**Instructions to follow:** Wherever "nice" occurs in the entries, copy the line that holds it.

..........

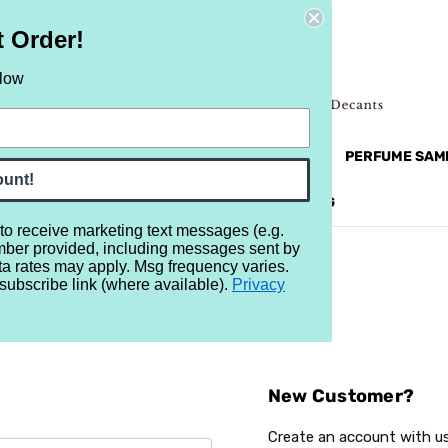
t Order!
elow
NEW
RETRO
BRANDS
MORE...
PERFUME SAM
ount!
REVIEWS
BRAND
BLOG
 to receive marketing text messages (e.g.
mber provided, including messages sent by
ta rates may apply. Msg frequency varies.
subscribe link (where available).
Privacy
Sign In
New Customer?
Create an account with us 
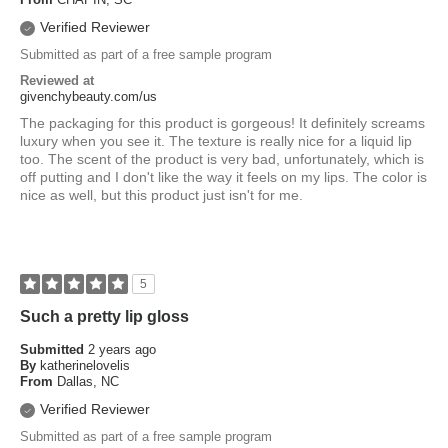
Verified Reviewer
Submitted as part of a free sample program
Reviewed at
givenchybeauty.com/us
The packaging for this product is gorgeous! It definitely screams
luxury when you see it. The texture is really nice for a liquid lip
too. The scent of the product is very bad, unfortunately, which is
off putting and I don't like the way it feels on my lips. The color is
nice as well, but this product just isn't for me.
5
Such a pretty lip gloss
Submitted
2 years ago
By
katherinelovelis
From
Dallas, NC
Verified Reviewer
Submitted as part of a free sample program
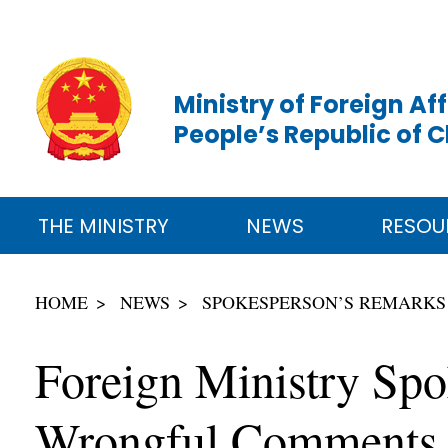
Ministry of Foreign Aff
People’s Republic of 
THE MINISTRY
NEWS
RESOU
HOME
NEWS
SPOKESPERSON’S REMARKS
Foreign Ministry Spo
Wrongful Comments a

..........

**Written answer:**
luxury when you see it. The texture is really nice for a liquid lip
nice as well, but this product just isn't for me.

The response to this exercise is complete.